PyARPES corrected (V5)#

V5 Release: Non maintainer update This release introduces extensive refactoring and feature development aimed at long-term maintainability and usability. A major focus has been on reducing global state by introducing a centralized ConfigManager, modularizing the UI with Holoviews-based interactive apps, and deprecating unused or ambiguous components. Functionality has been restructured to align better with modern Python tools and community practices (e.g., xarray-lmfit instead of custom model broadcasting). Version 5 drops several legacy methods and models, simplifies internal APIs, and favors explicitness and modularity.
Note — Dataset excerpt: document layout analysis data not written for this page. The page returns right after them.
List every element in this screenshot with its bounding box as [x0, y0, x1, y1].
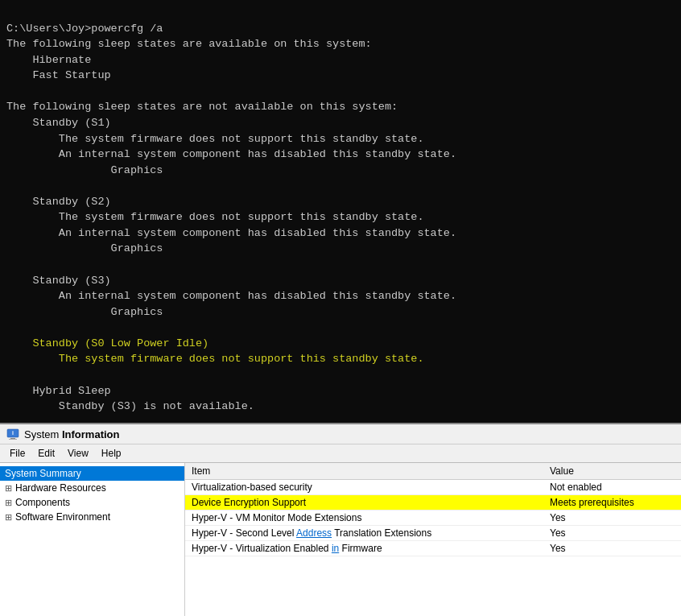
available-header: The following sleep states are available…	[6, 38, 372, 50]
table-row: Hyper-V - Second Level Address Translati…	[185, 526, 681, 541]
tree-item-system-summary[interactable]: System Summary	[0, 466, 184, 481]
row-hyperv-mme-value: Yes	[543, 511, 681, 526]
sysinfo-tree: System Summary ⊞ Hardware Resources ⊞ Co…	[0, 463, 185, 616]
command-line: C:\Users\Joy>powercfg /a	[6, 23, 163, 35]
expand-hardware-icon: ⊞	[5, 483, 12, 494]
sysinfo-icon: i	[6, 428, 19, 440]
row-des-value: Meets prerequisites	[543, 495, 681, 511]
row-vbs-value: Not enabled	[543, 480, 681, 495]
system-information-window: i System Information File Edit View Help…	[0, 423, 681, 616]
svg-text:i: i	[12, 430, 14, 436]
col-value: Value	[543, 463, 681, 480]
table-row: Hyper-V - Virtualization Enabled in Firm…	[185, 541, 681, 556]
svg-rect-2	[9, 439, 17, 440]
software-environment-label: Software Environment	[15, 511, 110, 523]
sysinfo-data-panel: Item Value Virtualization-based security…	[185, 463, 681, 616]
standby-s0-reason: The system firmware does not support thi…	[32, 353, 423, 365]
menu-view[interactable]: View	[61, 446, 95, 461]
sysinfo-titlebar: i System Information	[0, 424, 681, 444]
row-hyperv-mme-item: Hyper-V - VM Monitor Mode Extensions	[185, 511, 543, 526]
tree-item-hardware-resources[interactable]: ⊞ Hardware Resources	[0, 481, 184, 495]
system-summary-label: System Summary	[5, 468, 81, 479]
table-row-highlighted: Device Encryption Support Meets prerequi…	[185, 495, 681, 511]
sysinfo-title: System Information	[24, 428, 119, 440]
hardware-resources-label: Hardware Resources	[15, 482, 106, 494]
menu-help[interactable]: Help	[95, 446, 128, 461]
expand-software-icon: ⊞	[5, 512, 12, 523]
tree-item-components[interactable]: ⊞ Components	[0, 495, 184, 510]
address-link: Address	[296, 527, 332, 539]
row-hyperv-slat-item: Hyper-V - Second Level Address Translati…	[185, 526, 543, 541]
table-row: Virtualization-based security Not enable…	[185, 480, 681, 495]
row-vbs-item: Virtualization-based security	[185, 480, 543, 495]
sysinfo-content: System Summary ⊞ Hardware Resources ⊞ Co…	[0, 463, 681, 616]
menu-file[interactable]: File	[3, 446, 31, 461]
available-fast-startup: Fast Startup	[32, 69, 110, 81]
col-item: Item	[185, 463, 543, 480]
components-label: Components	[15, 497, 70, 508]
standby-s0-label: Standby (S0 Low Power Idle)	[32, 337, 208, 349]
available-hibernate: Hibernate	[32, 54, 91, 66]
row-hyperv-fw-item: Hyper-V - Virtualization Enabled in Firm…	[185, 541, 543, 556]
in-link: in	[332, 543, 339, 554]
sysinfo-table: Item Value Virtualization-based security…	[185, 463, 681, 556]
row-hyperv-fw-value: Yes	[543, 541, 681, 556]
menu-edit[interactable]: Edit	[31, 446, 61, 461]
row-des-item: Device Encryption Support	[185, 495, 543, 511]
table-row: Hyper-V - VM Monitor Mode Extensions Yes	[185, 511, 681, 526]
unavailable-header: The following sleep states are not avail…	[6, 101, 398, 113]
tree-item-software-environment[interactable]: ⊞ Software Environment	[0, 510, 184, 524]
row-hyperv-slat-value: Yes	[543, 526, 681, 541]
sysinfo-menubar: File Edit View Help	[0, 444, 681, 463]
expand-components-icon: ⊞	[5, 498, 12, 508]
terminal-window: C:\Users\Joy>powercfg /a The following s…	[0, 0, 681, 423]
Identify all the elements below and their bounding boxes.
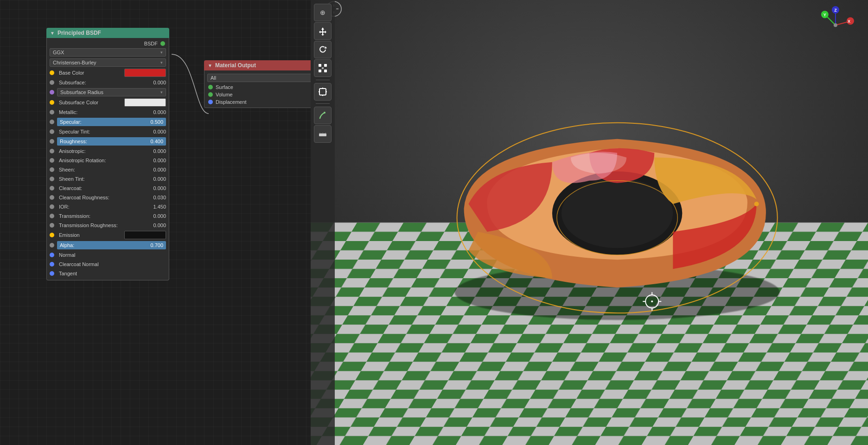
material-output-title: Material Output bbox=[215, 62, 256, 69]
base-color-swatch[interactable] bbox=[124, 69, 166, 77]
subsurface-radius-dropdown[interactable]: Subsurface Radius ▾ bbox=[57, 88, 166, 96]
cursor-tool-button[interactable]: ⊕ bbox=[314, 4, 332, 21]
prop-alpha: Alpha: 0.700 bbox=[47, 240, 169, 250]
bsdf-output-socket[interactable] bbox=[160, 41, 165, 46]
subsurface-color-socket[interactable] bbox=[50, 100, 54, 105]
annotate-tool-button[interactable] bbox=[314, 107, 332, 124]
specular-bar[interactable]: Specular: 0.500 bbox=[57, 118, 166, 126]
prop-anisotropic-rotation: Anisotropic Rotation: 0.000 bbox=[47, 156, 169, 165]
move-tool-button[interactable] bbox=[314, 22, 332, 40]
svg-rect-39 bbox=[324, 64, 327, 67]
alpha-bar[interactable]: Alpha: 0.700 bbox=[57, 241, 166, 249]
subsurface-radius-socket[interactable] bbox=[50, 90, 54, 95]
subsurface-socket[interactable] bbox=[50, 80, 54, 85]
metallic-label: Metallic: bbox=[57, 109, 143, 115]
displacement-socket[interactable] bbox=[208, 100, 213, 104]
material-all-row: All ▾ bbox=[204, 72, 324, 83]
prop-tangent: Tangent bbox=[47, 269, 169, 278]
bsdf-output-row: BSDF bbox=[47, 40, 169, 47]
subsurface-method-label: Christensen-Burley bbox=[53, 60, 96, 65]
specular-socket[interactable] bbox=[50, 120, 54, 124]
svg-point-20 bbox=[651, 300, 653, 302]
surface-socket[interactable] bbox=[208, 85, 213, 89]
clearcoat-label: Clearcoat: bbox=[57, 185, 143, 191]
mat-volume-row: Volume bbox=[204, 91, 324, 98]
specular-value: 0.500 bbox=[150, 119, 163, 125]
collapse-triangle-mat[interactable]: ▼ bbox=[208, 63, 212, 68]
subsurface-method-dropdown[interactable]: Christensen-Burley ▾ bbox=[50, 58, 166, 67]
material-output-header[interactable]: ▼ Material Output bbox=[204, 60, 325, 70]
mat-displacement-row: Displacement bbox=[204, 98, 324, 106]
subsurface-radius-arrow: ▾ bbox=[160, 90, 163, 95]
anisotropic-socket[interactable] bbox=[50, 149, 54, 153]
prop-anisotropic: Anisotropic: 0.000 bbox=[47, 146, 169, 156]
svg-rect-43 bbox=[319, 89, 326, 95]
displacement-label: Displacement bbox=[216, 99, 247, 105]
mat-surface-row: Surface bbox=[204, 83, 324, 91]
subsurface-color-swatch[interactable] bbox=[124, 98, 166, 107]
clearcoat-socket[interactable] bbox=[50, 186, 54, 191]
distribution-row: GGX ▾ bbox=[47, 47, 169, 57]
specular-label: Specular: bbox=[60, 119, 81, 125]
viewport-toolbar: ⊕ bbox=[311, 0, 335, 445]
tangent-socket[interactable] bbox=[50, 271, 54, 276]
roughness-bar[interactable]: Roughness: 0.400 bbox=[57, 137, 166, 146]
anisotropic-label: Anisotropic: bbox=[57, 148, 143, 154]
subsurface-label: Subsurface: bbox=[57, 80, 143, 85]
svg-rect-42 bbox=[322, 67, 324, 69]
prop-transmission: Transmission: 0.000 bbox=[47, 211, 169, 221]
viewport[interactable]: X Y Z ⊕ bbox=[311, 0, 868, 445]
prop-subsurface-color: Subsurface Color bbox=[47, 97, 169, 108]
clearcoat-normal-socket[interactable] bbox=[50, 262, 54, 267]
svg-rect-49 bbox=[319, 134, 326, 136]
svg-text:X: X bbox=[848, 19, 850, 24]
prop-normal: Normal bbox=[47, 250, 169, 260]
roughness-socket[interactable] bbox=[50, 139, 54, 144]
distribution-dropdown[interactable]: GGX ▾ bbox=[50, 48, 166, 57]
specular-tint-socket[interactable] bbox=[50, 129, 54, 134]
measure-tool-button[interactable] bbox=[314, 125, 332, 143]
svg-rect-38 bbox=[319, 64, 321, 67]
material-all-label: All bbox=[211, 75, 216, 81]
emission-socket[interactable] bbox=[50, 233, 54, 237]
prop-base-color: Base Color bbox=[47, 68, 169, 78]
scale-tool-button[interactable] bbox=[314, 59, 332, 77]
normal-socket[interactable] bbox=[50, 253, 54, 257]
volume-socket[interactable] bbox=[208, 92, 213, 97]
clearcoat-value: 0.000 bbox=[143, 185, 166, 191]
sheen-tint-socket[interactable] bbox=[50, 177, 54, 181]
prop-subsurface-radius: Subsurface Radius ▾ bbox=[47, 87, 169, 97]
material-all-dropdown[interactable]: All ▾ bbox=[207, 74, 321, 82]
ior-socket[interactable] bbox=[50, 204, 54, 209]
prop-subsurface: Subsurface: 0.000 bbox=[47, 78, 169, 87]
transmission-roughness-value: 0.000 bbox=[143, 222, 166, 228]
volume-label: Volume bbox=[216, 92, 233, 97]
metallic-socket[interactable] bbox=[50, 110, 54, 114]
rotate-tool-button[interactable] bbox=[314, 41, 332, 58]
alpha-socket[interactable] bbox=[50, 243, 54, 248]
base-color-socket[interactable] bbox=[50, 70, 54, 75]
prop-specular-tint: Specular Tint: 0.000 bbox=[47, 127, 169, 136]
svg-point-14 bbox=[754, 202, 759, 206]
sheen-label: Sheen: bbox=[57, 167, 143, 172]
principled-bsdf-title: Principled BSDF bbox=[57, 30, 101, 36]
principled-bsdf-header[interactable]: ▼ Principled BSDF bbox=[46, 28, 169, 38]
collapse-triangle[interactable]: ▼ bbox=[50, 31, 55, 36]
clearcoat-roughness-socket[interactable] bbox=[50, 195, 54, 200]
transform-tool-button[interactable] bbox=[314, 83, 332, 101]
tangent-label: Tangent bbox=[57, 271, 166, 276]
ior-value: 1.450 bbox=[143, 204, 166, 210]
prop-sheen-tint: Sheen Tint: 0.000 bbox=[47, 174, 169, 184]
sheen-socket[interactable] bbox=[50, 167, 54, 172]
emission-swatch[interactable] bbox=[124, 231, 166, 239]
transmission-roughness-socket[interactable] bbox=[50, 223, 54, 228]
transmission-socket[interactable] bbox=[50, 214, 54, 218]
svg-point-11 bbox=[562, 178, 673, 248]
toolbar-separator-1 bbox=[316, 80, 330, 80]
metallic-value: 0.000 bbox=[143, 109, 166, 115]
svg-text:Y: Y bbox=[823, 13, 826, 17]
prop-sheen: Sheen: 0.000 bbox=[47, 165, 169, 174]
anisotropic-rotation-socket[interactable] bbox=[50, 158, 54, 163]
subsurface-value: 0.000 bbox=[143, 80, 166, 85]
prop-clearcoat-normal: Clearcoat Normal bbox=[47, 260, 169, 269]
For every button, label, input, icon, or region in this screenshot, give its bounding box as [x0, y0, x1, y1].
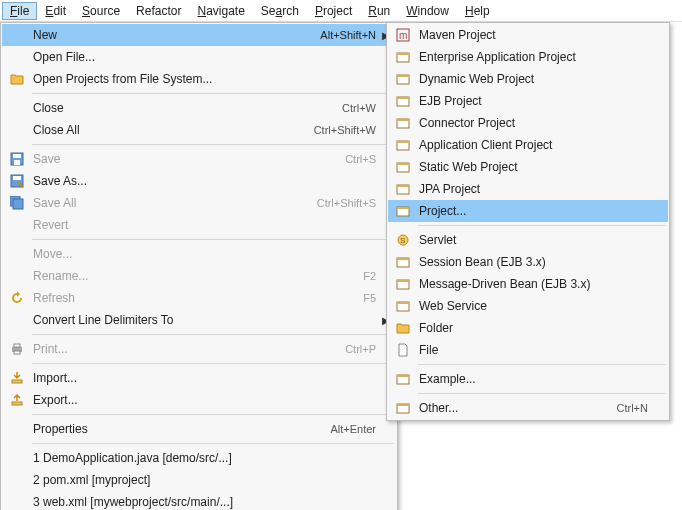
blank-icon	[8, 450, 26, 466]
menu-item-label: Enterprise Application Project	[412, 50, 652, 64]
mdb-icon	[394, 276, 412, 292]
menu-item-label: JPA Project	[412, 182, 652, 196]
new-submenu-item-servlet[interactable]: SServlet	[388, 229, 668, 251]
menubar: FileEditSourceRefactorNavigateSearchProj…	[0, 0, 682, 22]
new-submenu-item-ejb-project[interactable]: EJB Project	[388, 90, 668, 112]
file-menu-separator	[32, 239, 394, 240]
svg-rect-21	[397, 119, 409, 121]
new-submenu-item-web-service[interactable]: Web Service	[388, 295, 668, 317]
refresh-icon	[8, 290, 26, 306]
menu-item-accelerator: Ctrl+Shift+W	[314, 124, 380, 136]
file-menu-item-1-demoapplication-java-demo-src[interactable]: 1 DemoApplication.java [demo/src/...]	[2, 447, 396, 469]
file-menu-item-export[interactable]: Export...	[2, 389, 396, 411]
new-submenu-item-folder[interactable]: Folder	[388, 317, 668, 339]
menubar-help[interactable]: Help	[457, 2, 498, 20]
new-submenu-item-message-driven-bean-ejb-3-x[interactable]: Message-Driven Bean (EJB 3.x)	[388, 273, 668, 295]
file-menu-item-close[interactable]: CloseCtrl+W	[2, 97, 396, 119]
export-icon	[8, 392, 26, 408]
svg-rect-33	[397, 258, 409, 260]
save-icon	[8, 151, 26, 167]
menu-item-label: Move...	[26, 247, 380, 261]
project-icon	[394, 203, 412, 219]
file-menu-item-new[interactable]: NewAlt+Shift+N▶	[2, 24, 396, 46]
file-menu-item-properties[interactable]: PropertiesAlt+Enter	[2, 418, 396, 440]
new-submenu-item-static-web-project[interactable]: Static Web Project	[388, 156, 668, 178]
example-icon	[394, 371, 412, 387]
svg-rect-1	[13, 154, 21, 158]
new-submenu-item-enterprise-application-project[interactable]: Enterprise Application Project	[388, 46, 668, 68]
svg-rect-17	[397, 75, 409, 77]
ear-icon	[394, 49, 412, 65]
blank-icon	[8, 49, 26, 65]
file-menu-item-print: Print...Ctrl+P	[2, 338, 396, 360]
svg-rect-19	[397, 97, 409, 99]
svg-text:m: m	[399, 30, 407, 41]
blank-icon	[8, 27, 26, 43]
menubar-search[interactable]: Search	[253, 2, 307, 20]
menubar-source[interactable]: Source	[74, 2, 128, 20]
file-menu-item-close-all[interactable]: Close AllCtrl+Shift+W	[2, 119, 396, 141]
ejb-icon	[394, 93, 412, 109]
svg-rect-11	[12, 402, 22, 405]
menubar-window[interactable]: Window	[398, 2, 457, 20]
menu-item-label: Example...	[412, 372, 652, 386]
file-menu-item-revert: Revert	[2, 214, 396, 236]
new-submenu-item-file[interactable]: File	[388, 339, 668, 361]
file-menu-item-open-file[interactable]: Open File...	[2, 46, 396, 68]
new-submenu-item-maven-project[interactable]: mMaven Project	[388, 24, 668, 46]
jpa-icon	[394, 181, 412, 197]
menubar-edit[interactable]: Edit	[37, 2, 74, 20]
new-submenu-item-session-bean-ejb-3-x[interactable]: Session Bean (EJB 3.x)	[388, 251, 668, 273]
new-submenu-item-dynamic-web-project[interactable]: Dynamic Web Project	[388, 68, 668, 90]
new-submenu-dropdown: mMaven ProjectEnterprise Application Pro…	[386, 22, 670, 421]
new-submenu-item-example[interactable]: Example...	[388, 368, 668, 390]
file-menu-item-3-web-xml-mywebproject-src-main[interactable]: 3 web.xml [mywebproject/src/main/...]	[2, 491, 396, 510]
new-submenu-item-application-client-project[interactable]: Application Client Project	[388, 134, 668, 156]
menu-item-label: Close All	[26, 123, 314, 137]
file-menu-dropdown: NewAlt+Shift+N▶Open File...Open Projects…	[0, 22, 398, 510]
file-menu-item-2-pom-xml-myproject[interactable]: 2 pom.xml [myproject]	[2, 469, 396, 491]
file-menu-separator	[32, 144, 394, 145]
svg-rect-4	[13, 176, 21, 180]
servlet-icon: S	[394, 232, 412, 248]
svg-rect-9	[14, 351, 20, 354]
file-icon	[394, 342, 412, 358]
menubar-navigate[interactable]: Navigate	[189, 2, 252, 20]
blank-icon	[8, 494, 26, 510]
import-icon	[8, 370, 26, 386]
staticweb-icon	[394, 159, 412, 175]
menubar-run[interactable]: Run	[360, 2, 398, 20]
file-menu-item-convert-line-delimiters-to[interactable]: Convert Line Delimiters To▶	[2, 309, 396, 331]
blank-icon	[8, 268, 26, 284]
svg-rect-23	[397, 141, 409, 143]
new-submenu-separator	[418, 225, 666, 226]
menubar-file[interactable]: File	[2, 2, 37, 20]
menu-item-label: Properties	[26, 422, 330, 436]
menu-item-accelerator: Alt+Enter	[330, 423, 380, 435]
blank-icon	[8, 312, 26, 328]
file-menu-item-open-projects-from-file-system[interactable]: Open Projects from File System...	[2, 68, 396, 90]
menu-item-accelerator: F2	[363, 270, 380, 282]
menu-item-label: Folder	[412, 321, 652, 335]
new-submenu-separator	[418, 393, 666, 394]
file-menu-item-save-as[interactable]: Save As...	[2, 170, 396, 192]
file-menu-separator	[32, 334, 394, 335]
menu-item-label: 3 web.xml [mywebproject/src/main/...]	[26, 495, 380, 509]
menu-item-label: Convert Line Delimiters To	[26, 313, 380, 327]
svg-rect-10	[12, 380, 22, 383]
menubar-project[interactable]: Project	[307, 2, 360, 20]
svg-rect-37	[397, 302, 409, 304]
new-submenu-item-other[interactable]: Other...Ctrl+N	[388, 397, 668, 419]
new-submenu-item-connector-project[interactable]: Connector Project	[388, 112, 668, 134]
session-icon	[394, 254, 412, 270]
menubar-refactor[interactable]: Refactor	[128, 2, 189, 20]
new-submenu-item-project[interactable]: Project...	[388, 200, 668, 222]
menu-item-label: New	[26, 28, 320, 42]
file-menu-item-import[interactable]: Import...	[2, 367, 396, 389]
saveas-icon	[8, 173, 26, 189]
menu-item-accelerator: Ctrl+Shift+S	[317, 197, 380, 209]
svg-rect-25	[397, 163, 409, 165]
menu-item-label: Open Projects from File System...	[26, 72, 380, 86]
menu-item-label: Servlet	[412, 233, 652, 247]
new-submenu-item-jpa-project[interactable]: JPA Project	[388, 178, 668, 200]
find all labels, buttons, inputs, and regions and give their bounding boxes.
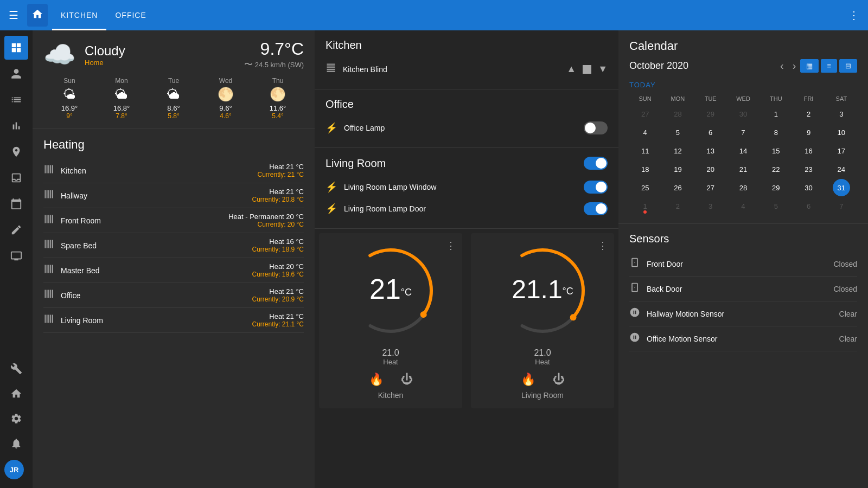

I used to say, “I still feel that the current package is not very user-friendly for less experienced Python users. I recommend using Igor for analysis, especially for students.” However, considering that Igor will no longer support macOS, I’ve reconsidered my stance. I now believe that having a GUI is important—not only for others, but also for myself. All Qt-based functionality has been completely removed. Instead, a new UI framework based on Holoviews and Panel is provided. This not only offers compatibility with the previous interactive tools but also enables fully self-contained analysis workflows within modern environments like JupyterLab or Marimo. Compared to seemingly elegant but brittle Qt applications, this approach yields a far more robust, reproducible, and user-friendly experience, especially for data analysis in collaborative and publication-ready settings.

This update is not backward compatible in many places, but provides a cleaner, more maintainable foundation for further development and real ARPES data analysis.

V4 Release: Non maintainer update After V3 release, the origiinal author/maintainer seems to have relinquished maintenance of PyArpes. While I have posted several pull-requests and comments, very unfortunately, he has not responded at all. Furthermore, he does not seems to conduct ARPES related scientific work. That is likely th main reason he has not maintained it. There is no motivation to maintain codes that is not being used.

Since the previous version release, the python ecosystem has been improved significantly. Conda is no longer necessarily the best system, especially for the Macintosh users. In fact, I believe that it can sometimes cause confusion. Thus, I have decided to drop the Conda-related support. Instead, I strongly recommend to use “uv”.

While I have added many type hints in the codes to improve usability and maintainability, I still feel that the current package is not very user-friendly for less experienced Python users. I recommend igor to analyze, especially for students.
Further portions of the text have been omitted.